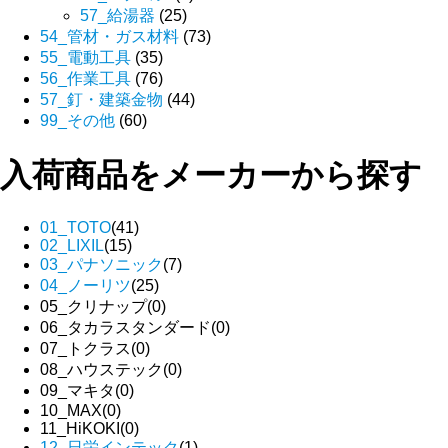
57_給湯器
(25)
54_管材・ガス材料
(73)
55_電動工具
(35)
56_作業工具
(76)
57_釘・建築金物
(44)
99_その他
(60)
入荷商品をメーカーから探す
01_TOTO
(41)
02_LIXIL
(15)
03_パナソニック
(7)
04_ノーリツ
(25)
05_クリナップ
(0)
06_タカラスタンダード
(0)
07_トクラス
(0)
08_ハウステック
(0)
09_マキタ
(0)
10_MAX
(0)
11_HiKOKI
(0)
12_日栄インテック
(1)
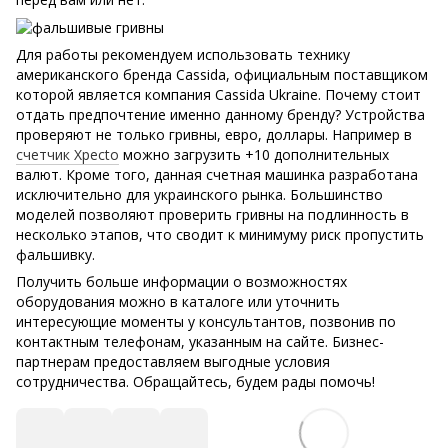
Для работы рекомендуем использовать технику
американского бренда Cassida, официальным поставщиком
которой является компания Cassida Ukraine. Почему стоит
отдать предпочтение именно данному бренду? Устройства
проверяют не только гривны, евро, доллары. Например в
счетчик Xpecto
можно загрузить +10 дополнительных
валют. Кроме того, данная счетная машинка разработана
исключительно для украинского рынка. Большинство
моделей позволяют проверить гривны на подлинность в
несколько этапов, что сводит к минимуму риск пропустить
фальшивку.
Получить больше информации о возможностях
оборудования можно в каталоге или уточнить
интересующие моменты у консультантов, позвонив по
контактным телефонам, указанным на сайте. Бизнес-
партнерам предоставляем выгодные условия
сотрудничества. Обращайтесь, будем рады помочь!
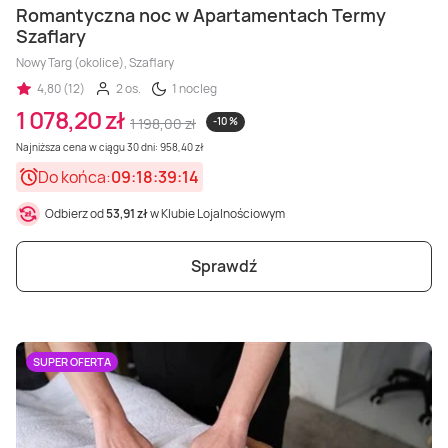
Romantyczna noc w Apartamentach Termy
Szaflary
Nowy Targ (okolice), Szaflary
4,80 (12)
2 os.
1 nocleg
1 078,20 zł
1 198,00 zł
-10 %
Najniższa cena w ciągu 30 dni: 958,40 zł
Do końca:
09:18:39:12
Odbierz od
53,91 zł
w Klubie Lojalnościowym
Sprawdź
SUPER OFERTA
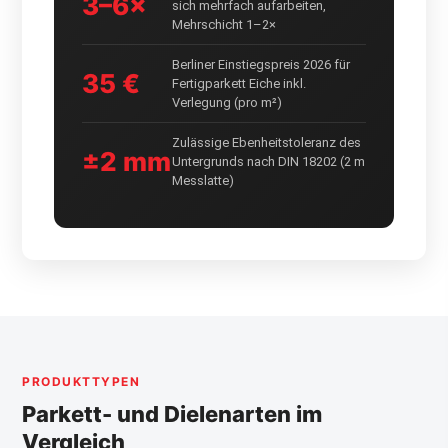
3–6×
sich mehrfach aufarbeiten,
Mehrschicht 1–2×
Berliner Einstiegspreis 2026 für
35 €
Fertigparkett Eiche inkl.
Verlegung (pro m²)
Zulässige Ebenheitstoleranz des
±2 mm
Untergrunds nach DIN 18202 (2 m
Messlatte)
PRODUKTTYPEN
Parkett- und Dielenarten im
Vergleich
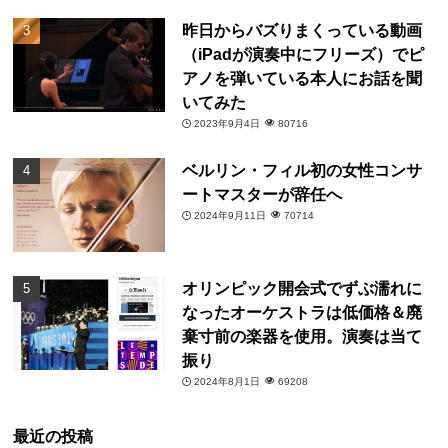
昨日からバズりまくっている動画
（iPadが演奏中にフリーズ）でピ
アノを弾いている本人にお話を聞
いてみた
2023年9月4日
80716
ベルリン・フィル初の女性コンサ
ートマスターが辞任へ
2024年9月11日
70714
オリンピック開会式でずぶ濡れに
なったオーケストラは低価格＆廃
棄寸前の楽器を使用。演奏は当て
振り
2024年8月1日
69208
最近の投稿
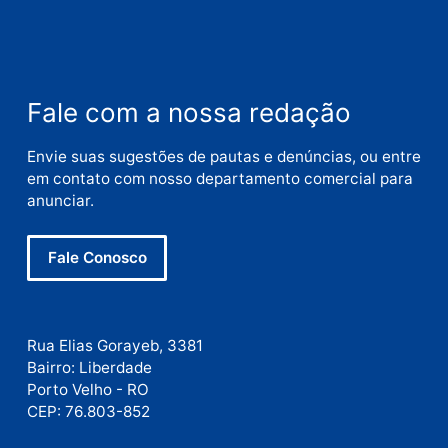
Nome
E-
mail
Site
Este site utiliza o Akismet para reduzir spam.
Saiba
como seus dados em comentários são processados
.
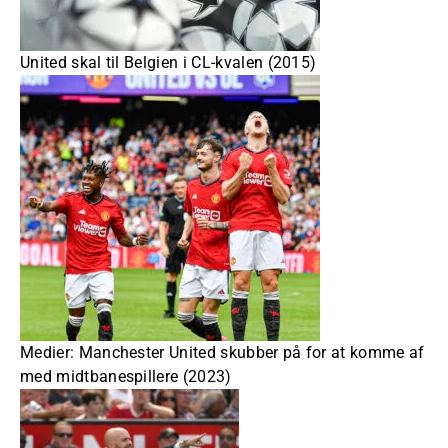
United skal til Belgien i CL-kvalen (2015)
Medier: Manchester United skubber på for at komme af
med midtbanespillere (2023)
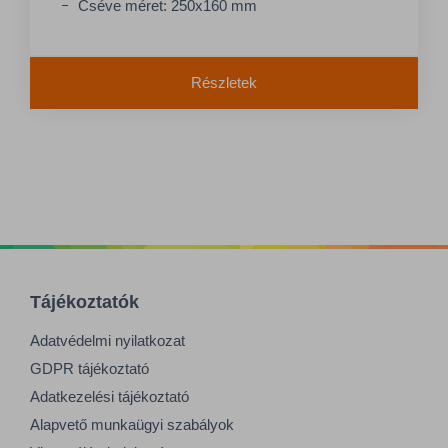
Cséve méret: 250x160 mm
Részletek
Tájékoztatók
Adatvédelmi nyilatkozat
GDPR tájékoztató
Adatkezelési tájékoztató
Alapvető munkaügyi szabályok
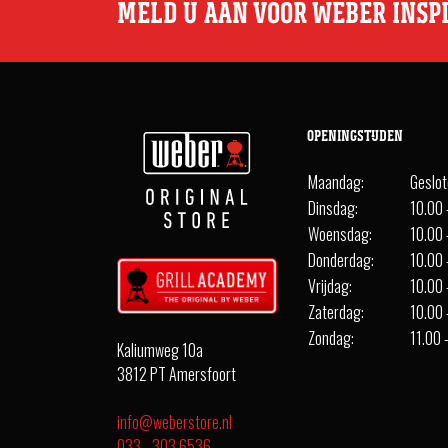
MELD U AAN VOOR WEBER INSP
OPENINGSTIJDEN
Maandag:
Geslo
Dinsdag:
10.00 
Woensdag:
10.00 
Donderdag:
10.00 
Vrijdag:
10.00 
Zaterdag:
10.00 
Zondag:
11.00 
Kaliumweg 10a
3812 PT Amersfoort
info@weberstore.nl
033 - 303 6536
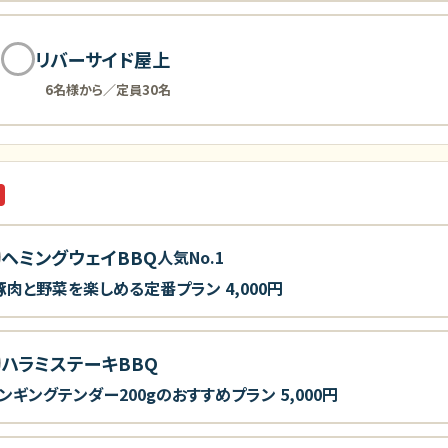
リバーサイド屋上
6名様から／定員30名
ヘミングウェイBBQ
人気No.1
豚肉と野菜を楽しめる定番プラン
4,000円
ハラミステーキBBQ
ンギングテンダー200gのおすすめプラン
5,000円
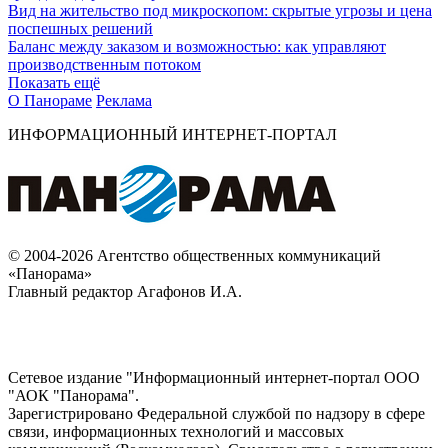
Вид на жительство под микроскопом: скрытые угрозы и цена
поспешных решений
Баланс между заказом и возможностью: как управляют
производственным потоком
Показать ещё
О Панораме
Реклама
ИНФОРМАЦИОННЫЙ ИНТЕРНЕТ-ПОРТАЛ
© 2004-2026 Агентство общественных коммуникаций
«Панорама»
Главный редактор Агафонов И.А.
Сетевое издание "Информационный интернет-портал ООО
"АОК "Панорама".
Зарегистрировано Федеральной службой по надзору в сфере
связи, информационных технологий и массовых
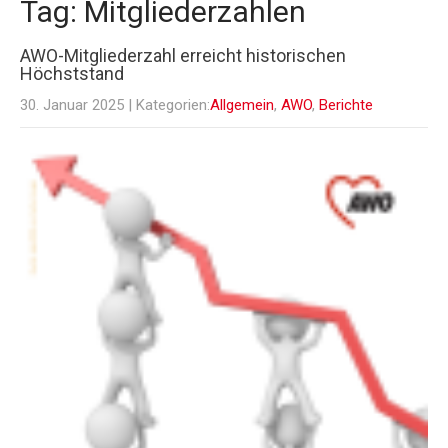
Tag: Mitgliederzahlen
AWO-Mitgliederzahl erreicht historischen
Höchststand
30. Januar 2025
| Kategorien:
Allgemein
,
AWO
,
Berichte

=======

ABOUT THIS EXERCISE. Repeat the lines above exactly, beginning with the one containing "昨日からバズりまくっている動画" and finishing with the one containing "Medier: Manchester United". No pictures belong in the copy.

ANSWER SECTION.
昨日からバズりまくっている動画
（iPadが演奏中にフリーズ）でピ
アノを弾いている本人にお話を聞
いてみた
2023年9月4日
80716
ベルリン・フィル初の女性コンサ
ートマスターが辞任へ
2024年9月11日
70714
オリンピック開会式でずぶ濡れに
なったオーケストラは低価格＆廃
棄寸前の楽器を使用。演奏は当て
振り
2024年8月1日
69208
最近の投稿
Nome
E-
mail
Site
Este site utiliza o Akismet para reduzir spam.
Saiba
como seus dados em comentários são processados
.
United skal til Belgien i CL-kvalen (2015)
Medier: Manchester United skubber på for at komme af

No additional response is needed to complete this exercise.